ARMRA vs cheaper options, is the premium worth it?
ARMRA earns points for US grass-fed sourcing and low-heat processing, and it is the brand most people have heard of. But it does not disclose an IgG number, uses a small 1 g serving, and costs the most per gram. Transparency-and-value shoppers do better with Sovereign Colostrum-LD, which fully discloses 25 to 30 percent IgG at a 5 g dose, or on a budget with Double Wood, which discloses 15 percent IgG and is third-party tested. ARMRA is a fine product; you are largely paying for the brand.

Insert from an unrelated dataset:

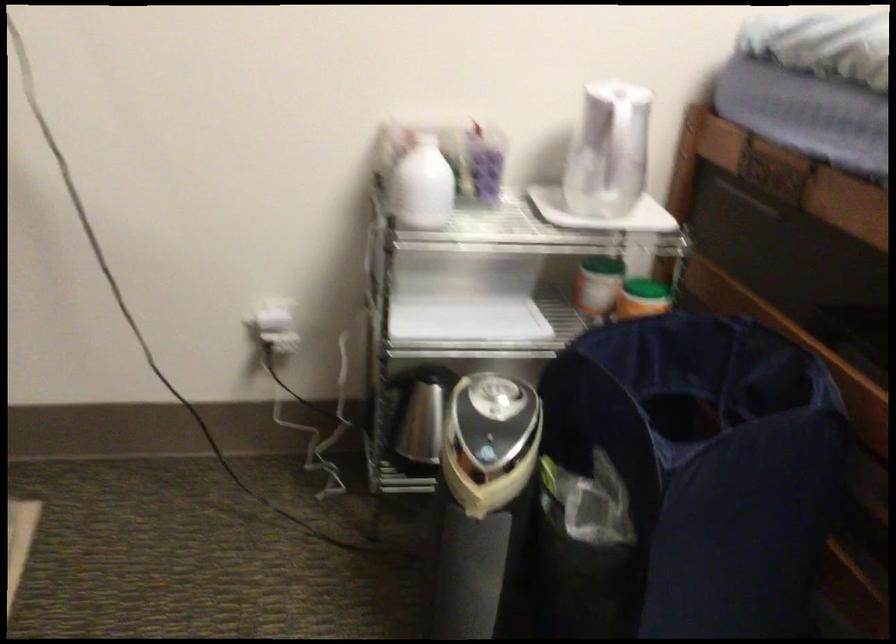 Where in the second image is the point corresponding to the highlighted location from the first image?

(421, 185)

How much colostrum should I take, and when?
Research doses for gut and immune benefits generally run about 10 to 20 g a day of colostrum powder, usually split into two doses over four to twelve weeks. Capsule products deliver less per serving, so follow the label, often two to six capsules. Take it on an empty stomach, before meals or first thing in the morning, and mix powders into cool, not hot, liquid, since heat degrades the immunoglobulins.
The bottom line
Colostrum is a genuinely interesting ingredient sold with a lot of unearned promises, so shop for the substance, not the story. For most people, Sovereign Colostrum-LD wins by disclosing its IgG at a real dose, and Double Wood is the value pick that does the same for a fraction of the price. NatureBell offers the most potency on paper if you accept the label, Ancestral and Codeage have the best sourcing stories, ARMRA is the premium trend leader you are largely paying a brand premium for, and NOW is the trusted budget powder. Above all: look for a disclosed IgG, favor first-milking and low-heat processing, mind the dairy, and take it for your gut and immune system, not for the skin-and-hair hype.